Prezes PiS zaznaczył, że kampania ma fundamentalne znaczenie nie tylko dla wyborów prezydenckich, ale także dla przyszłości i suwerenności Polski. Zwrócił uwagę na zagrożenie ze strony Unii Europejskiej oraz Niemiec, które dążą do centralizacji władzy i ograniczenia niezależności państw członkowskich. „To, co dzieje się w Polsce, to zmiany, które mogą zlikwidować naszą suwerenność. To, co w tej chwili planowane, jest niebezpieczne, a nie wszyscy dostrzegają, jakie mogą być tego konsekwencje” – przestrzegł.
Kaczyński wskazał także na zagrożenie zewnętrzne, w tym rosnącą sytuację geopolityczną w Europie, której częścią jest wykorzystywanie zagrożenia rosyjskiego jako pretekstu do przyspieszenia procesów zmieniających struktury władzy w Unii Europejskiej.
„Jest to ważne nie tylko dla wygranej konkretnego człowieka, ale dla Polski jako państwa, dla jego przyszłości. Musimy działać, by zakończyć ten straszny proces, który trwa i nie pozwolić na trwałe wprowadzenie takich rozwiązań, które mogą zniszczyć naszą niezależność” – podkreślił prezes PiS.

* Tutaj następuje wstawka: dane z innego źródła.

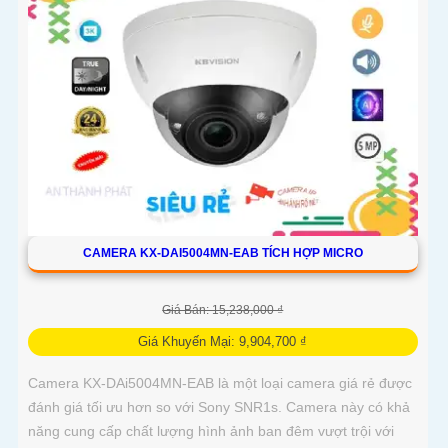
hoạt
CAMERA KX-DAI5004MN-EAB TÍCH HỢP MICRO
Giá Bán: 15,238,000 ₫
Giá Khuyến Mại: 9,904,700 ₫
Camera KX-DAi5004MN-EAB là một loại camera giá rẻ được
đánh giá tối ưu hơn so với Sony SNR1s. Camera này có khả
năng cung cấp chất lượng hình ảnh ban đêm vượt trội với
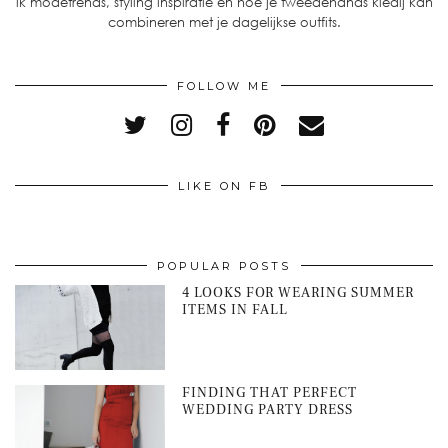
ik modetrends, styling inspiratie en hoe je tweedehands kledij kan
combineren met je dagelijkse outfits.
FOLLOW ME
LIKE ON FB
POPULAR POSTS
4 LOOKS FOR WEARING SUMMER
ITEMS IN FALL
FINDING THAT PERFECT
WEDDING PARTY DRESS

Jego słowa odnoszą się do szerokiego kontekstu politycznego, w którym Jarosław Kaczyński widzi konieczność ochrony interesów narodowych przed dominującymi wpływami zewnętrznymi, w tym ze strony niemieckich i unijnych elit. Podkreślił, że obecna władza nie w pełni reprezentuje polskie interesy, wskazując na zewnętrzny charakter dominujących grup politycznych w Polsce, co – według niego – prowadzi do ignorowania narodowych wartości.